If you look at parkndl's pick it shows 2x4's under his sheet of plywood. I am only suggesting using 2x2's as bracing under your table using wood glue and screws. that way you would not have a problem with warping or without being strong enough to bolt legs to. I actually am using a 1x2 grid system with 2" thick pink foam as a table. The idea came from model railroading. Makes it easy to add sceanery.


----------



## TX Street Racer (May 8, 2004)

rodstrguy said:


> If you look at parkndl's pick it shows 2x4's under his sheet of plywood. I am only suggesting using 2x2's as bracing under your table using wood glue and screws. that way you would not have a problem with warping or without being strong enough to bolt legs to. I actually am using a 1x2 grid system with 2" thick pink foam as a table. The idea came from model railroading. Makes it easy to add sceanery.

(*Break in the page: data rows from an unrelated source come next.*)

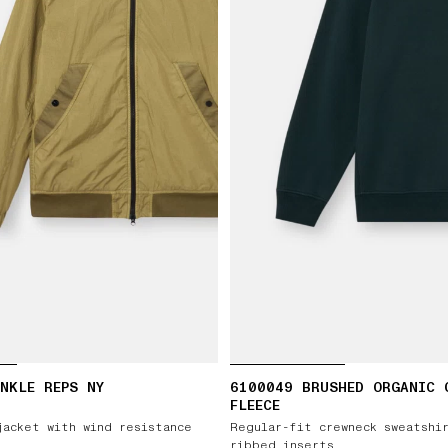
NKLE REPS NY
6100049 BRUSHED ORGANIC 
FLEECE
jacket with wind resistance
Regular-fit crewneck sweatshi
ribbed inserts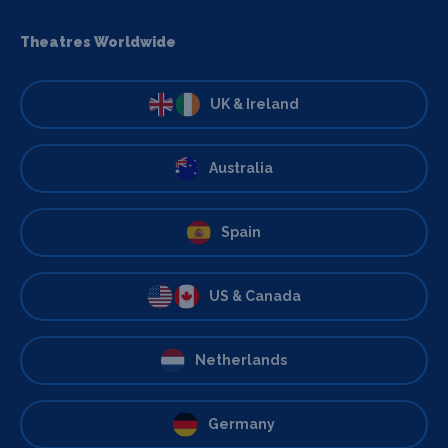
Theatres Worldwide
UK & Ireland
Australia
Spain
US & Canada
Netherlands
Germany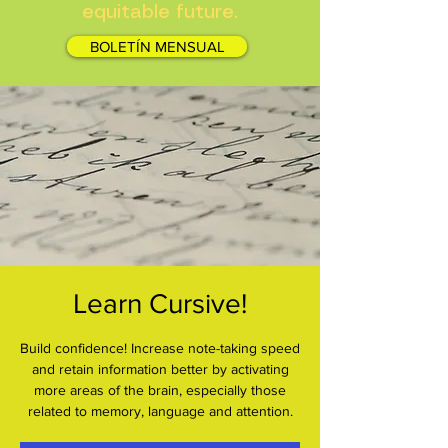
equitable future.
BOLETÍN MENSUAL
Learn Cursive!
Build confidence! Increase note-taking speed
and retain information better by activating
more areas of the brain, especially those
related to memory, language and attention.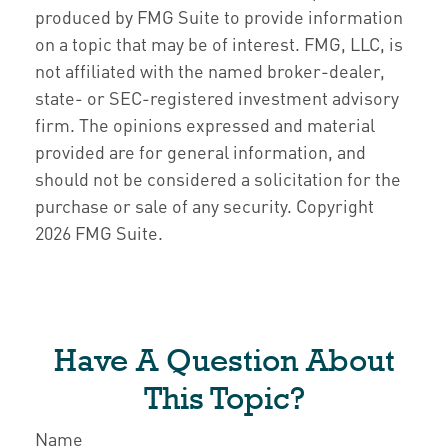
produced by FMG Suite to provide information
on a topic that may be of interest. FMG, LLC, is
not affiliated with the named broker-dealer,
state- or SEC-registered investment advisory
firm. The opinions expressed and material
provided are for general information, and
should not be considered a solicitation for the
purchase or sale of any security. Copyright
2026 FMG Suite.
Have A Question About
This Topic?
Name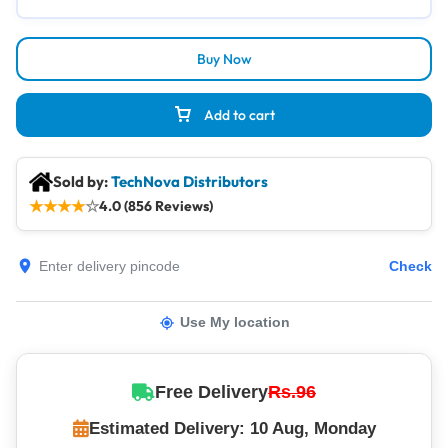
Buy Now
Add to cart
Sold by:
TechNova Distributors
★
★
★
★
☆
4.0 (856 Reviews)
Check
Use My location
Free Delivery
Rs.96
Estimated Delivery: 10 Aug, Monday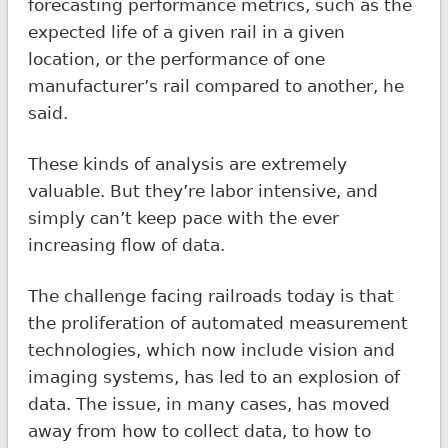
forecasting performance metrics, such as the
expected life of a given rail in a given
location, or the performance of one
manufacturer’s rail compared to another, he
said.
These kinds of analysis are extremely
valuable. But they’re labor intensive, and
simply can’t keep pace with the ever
increasing flow of data.
The challenge facing railroads today is that
the proliferation of automated measurement
technologies, which now include vision and
imaging systems, has led to an explosion of
data. The issue, in many cases, has moved
away from how to collect data, to how to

I see where you're coming from..... for my application I wanted to build the table framework first.....then screw down the top......that way if for some odd reason I get bored with my current 4 X 8 layout I could just unscrew the top from the framework and take it out of the room. This track will be in my hobby room......and not in a garage....so I'm not really thinking my Texas Humidity will cause alot of warpage......I just know that the possibility does exist......and I always like to overbuild something....rather than underbuild :thumbsup:


----------



## AfxToo (Aug 29, 2003)

If you're concerned about adaptability and portability consider building a modular table system. This would involve building multiple smaller tables, maybe 2x2 ft, 2x4 ft, 3x4 ft, or 4x4 ft and clamping the tables together with carriage bolts to form whatever configuration strikes your fancy. Since each table would be rather small the framing and legs could be quite small and still collectively provide enough support for a large layout. The legs could be fashioned out of 1/2 inch threaded steel pipe that screws into threaded end caps mounted on the bottom of the table. Turned wood legs or 2x2" legs with a threaded bolt that screws into t-nuts mounted on the bottom of the table frame would also work. You'd basically end up with a lego table system that could be reconfigured relatively easy. Keep everything lightweight and an entire setup could be broken down and transported easily in a pickup truck or minivan.


----------